- What you are asked to do -
Establish the number of lines below that contain the string "series". State that number alone.

- Input records -
+ + + + + + +

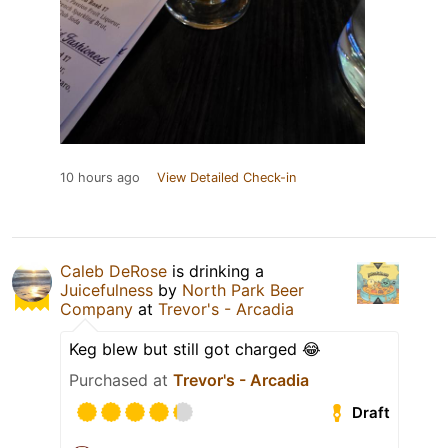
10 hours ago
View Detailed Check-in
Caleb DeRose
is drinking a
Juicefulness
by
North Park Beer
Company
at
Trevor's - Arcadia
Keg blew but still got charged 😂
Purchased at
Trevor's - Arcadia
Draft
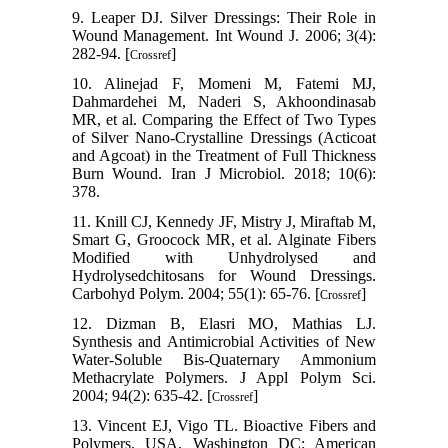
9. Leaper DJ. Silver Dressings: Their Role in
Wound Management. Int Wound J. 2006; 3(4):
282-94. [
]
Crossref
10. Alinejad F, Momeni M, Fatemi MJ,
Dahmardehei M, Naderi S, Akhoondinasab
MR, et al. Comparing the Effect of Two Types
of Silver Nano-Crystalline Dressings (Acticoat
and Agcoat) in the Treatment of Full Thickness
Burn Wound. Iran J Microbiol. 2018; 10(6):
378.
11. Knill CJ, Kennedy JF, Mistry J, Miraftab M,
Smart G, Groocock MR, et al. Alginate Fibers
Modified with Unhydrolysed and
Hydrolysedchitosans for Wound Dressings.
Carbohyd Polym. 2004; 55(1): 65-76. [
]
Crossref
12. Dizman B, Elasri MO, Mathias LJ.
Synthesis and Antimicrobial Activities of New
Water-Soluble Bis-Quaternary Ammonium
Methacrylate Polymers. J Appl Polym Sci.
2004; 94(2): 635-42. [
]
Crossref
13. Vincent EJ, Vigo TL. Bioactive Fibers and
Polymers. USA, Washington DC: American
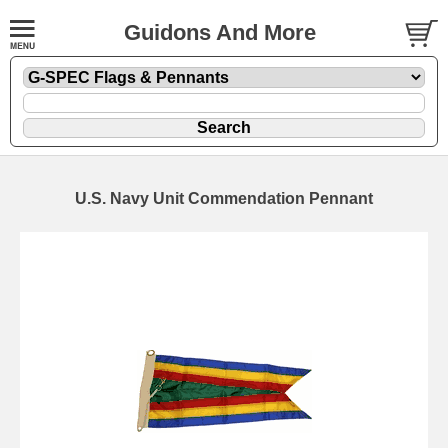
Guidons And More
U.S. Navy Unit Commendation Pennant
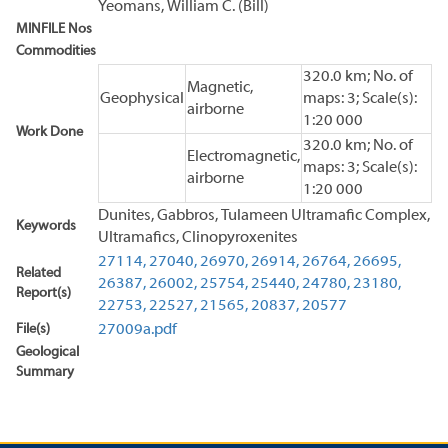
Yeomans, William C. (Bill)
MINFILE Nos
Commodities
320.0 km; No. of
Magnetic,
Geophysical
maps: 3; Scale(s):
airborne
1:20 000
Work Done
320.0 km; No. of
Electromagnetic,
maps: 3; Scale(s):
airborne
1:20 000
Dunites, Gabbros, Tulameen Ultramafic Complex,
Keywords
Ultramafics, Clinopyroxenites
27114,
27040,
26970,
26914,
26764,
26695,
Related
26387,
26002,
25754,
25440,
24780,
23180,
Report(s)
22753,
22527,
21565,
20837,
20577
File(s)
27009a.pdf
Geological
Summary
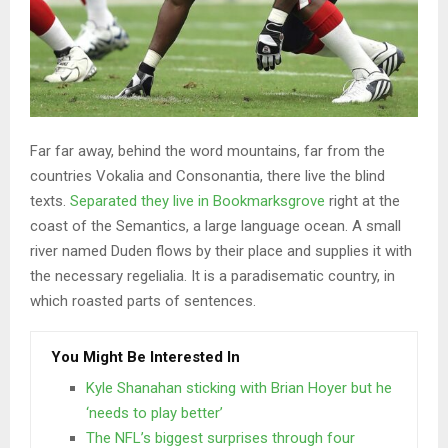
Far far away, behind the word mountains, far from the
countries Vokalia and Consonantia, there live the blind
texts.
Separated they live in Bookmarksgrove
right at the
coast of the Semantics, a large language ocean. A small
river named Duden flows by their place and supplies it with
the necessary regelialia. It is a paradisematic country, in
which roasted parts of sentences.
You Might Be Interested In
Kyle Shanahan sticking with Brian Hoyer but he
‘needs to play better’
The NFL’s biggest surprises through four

+ + + + + + +

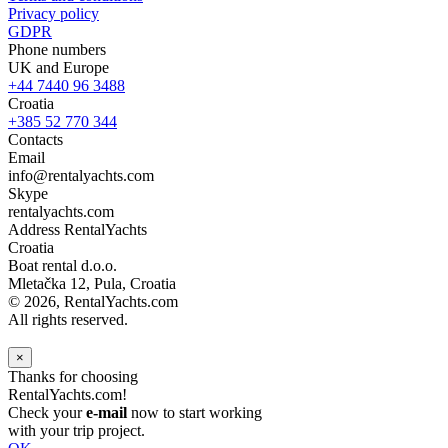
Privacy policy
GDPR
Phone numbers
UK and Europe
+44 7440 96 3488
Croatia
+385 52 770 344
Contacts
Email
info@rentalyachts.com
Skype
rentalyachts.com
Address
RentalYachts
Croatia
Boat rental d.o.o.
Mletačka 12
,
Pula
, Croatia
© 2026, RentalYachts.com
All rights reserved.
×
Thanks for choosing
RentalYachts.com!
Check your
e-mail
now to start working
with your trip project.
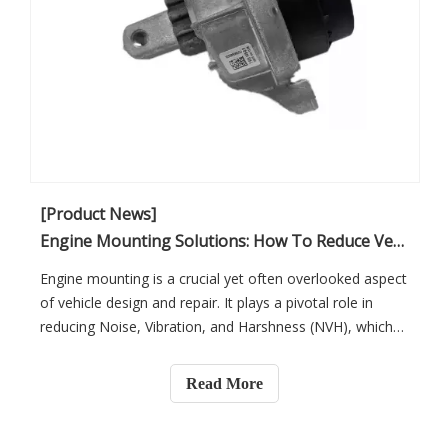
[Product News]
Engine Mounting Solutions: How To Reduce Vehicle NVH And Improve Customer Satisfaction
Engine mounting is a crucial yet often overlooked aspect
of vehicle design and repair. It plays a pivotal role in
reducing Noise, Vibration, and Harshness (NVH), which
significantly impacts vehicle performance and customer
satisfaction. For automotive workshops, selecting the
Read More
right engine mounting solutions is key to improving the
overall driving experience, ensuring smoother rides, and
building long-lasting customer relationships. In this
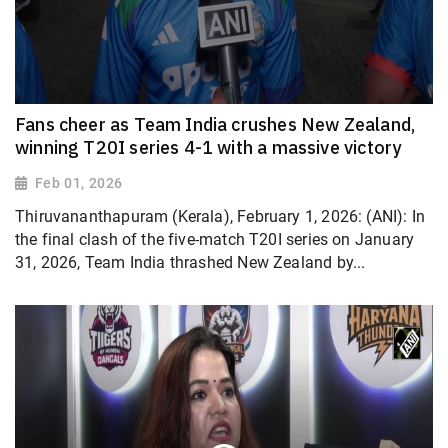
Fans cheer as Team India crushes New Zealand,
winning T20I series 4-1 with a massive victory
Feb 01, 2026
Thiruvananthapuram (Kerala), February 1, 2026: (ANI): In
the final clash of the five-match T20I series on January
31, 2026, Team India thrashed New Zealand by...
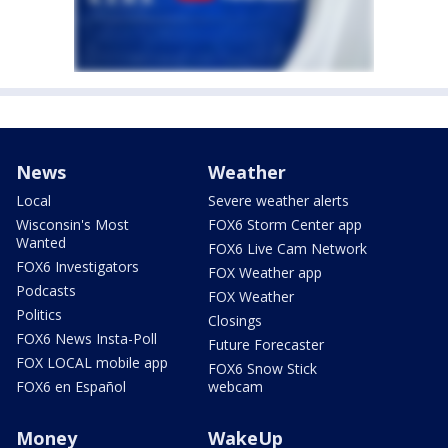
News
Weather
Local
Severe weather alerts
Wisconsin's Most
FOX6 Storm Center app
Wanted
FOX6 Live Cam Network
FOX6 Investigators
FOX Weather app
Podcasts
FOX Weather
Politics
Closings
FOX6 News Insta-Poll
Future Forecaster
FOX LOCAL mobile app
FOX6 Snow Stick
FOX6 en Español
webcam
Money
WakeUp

+ + + + + + +

- Exercise output -
2